TASK: A verbatim copy is needed of the lines below from the one containing "No comments to show." up to and including the one containing "awai dan Warga Binaan Antusias Ikut", excluding pictures.
= = =
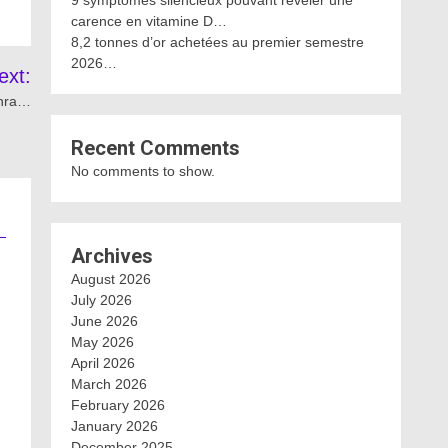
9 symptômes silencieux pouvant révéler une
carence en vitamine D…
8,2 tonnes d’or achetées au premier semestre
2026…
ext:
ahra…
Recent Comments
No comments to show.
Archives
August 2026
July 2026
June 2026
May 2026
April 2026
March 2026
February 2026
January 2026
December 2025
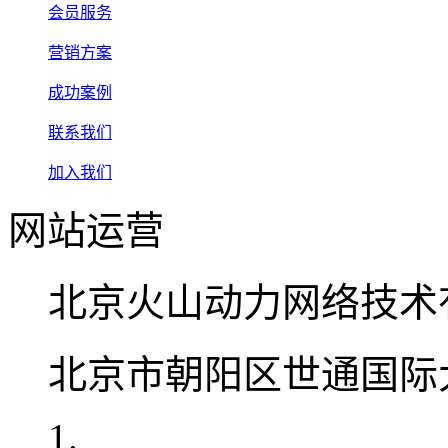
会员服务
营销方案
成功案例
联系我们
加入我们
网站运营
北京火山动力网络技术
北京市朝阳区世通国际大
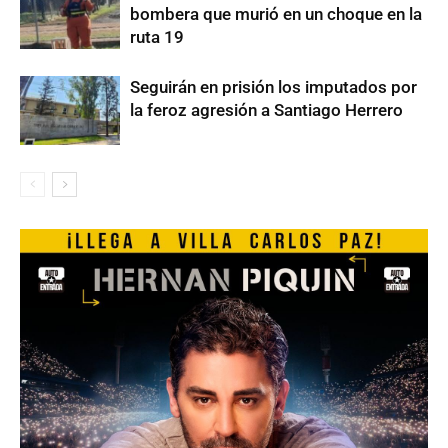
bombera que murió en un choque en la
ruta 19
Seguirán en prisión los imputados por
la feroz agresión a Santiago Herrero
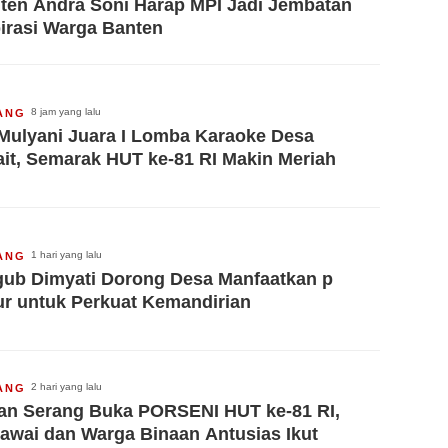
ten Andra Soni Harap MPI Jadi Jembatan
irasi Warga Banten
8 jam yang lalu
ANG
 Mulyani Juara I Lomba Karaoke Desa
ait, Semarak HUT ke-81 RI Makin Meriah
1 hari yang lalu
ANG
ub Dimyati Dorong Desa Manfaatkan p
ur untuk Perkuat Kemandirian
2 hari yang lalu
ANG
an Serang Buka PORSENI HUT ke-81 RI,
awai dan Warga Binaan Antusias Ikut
= = =
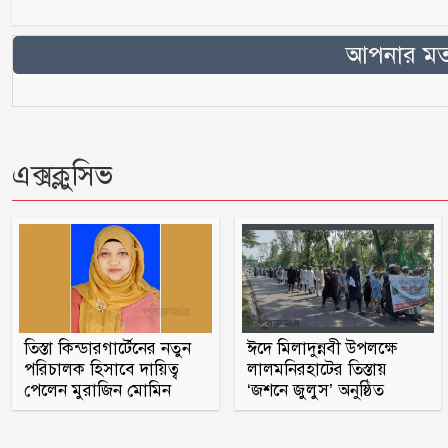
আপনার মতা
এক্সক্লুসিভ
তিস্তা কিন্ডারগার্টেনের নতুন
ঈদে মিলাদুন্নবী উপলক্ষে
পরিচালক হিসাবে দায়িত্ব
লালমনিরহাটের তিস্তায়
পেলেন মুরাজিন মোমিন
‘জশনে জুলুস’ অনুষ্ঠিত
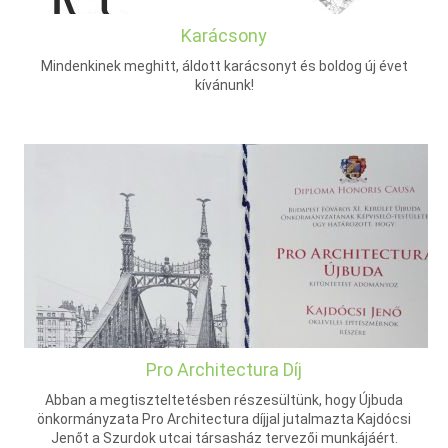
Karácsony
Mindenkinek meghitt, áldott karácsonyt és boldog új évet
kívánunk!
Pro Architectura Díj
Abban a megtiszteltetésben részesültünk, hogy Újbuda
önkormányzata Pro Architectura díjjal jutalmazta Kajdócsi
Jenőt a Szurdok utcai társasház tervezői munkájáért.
= = =
RESULT OF THIS TASK:
No comments to show.
Archives
August 2026
July 2026
June 2026
May 2026
April 2026
March 2026
February 2026
January 2026
December 2025
会员服务
营销方案
成功案例
联系我们
加入我们
网站运营
北京火山动力网络技术
北京市朝阳区世通国际大
bombera que murió en un choque en la
ruta 19
Seguirán en prisión los imputados por
la feroz agresión a Santiago Herrero
ten Andra Soni Harap MPI Jadi Jembatan
irasi Warga Banten
8 jam yang lalu
ANG
 Mulyani Juara I Lomba Karaoke Desa
ait, Semarak HUT ke-81 RI Makin Meriah
1 hari yang lalu
ANG
ub Dimyati Dorong Desa Manfaatkan p
ur untuk Perkuat Kemandirian
2 hari yang lalu
ANG
an Serang Buka PORSENI HUT ke-81 RI,
awai dan Warga Binaan Antusias Ikut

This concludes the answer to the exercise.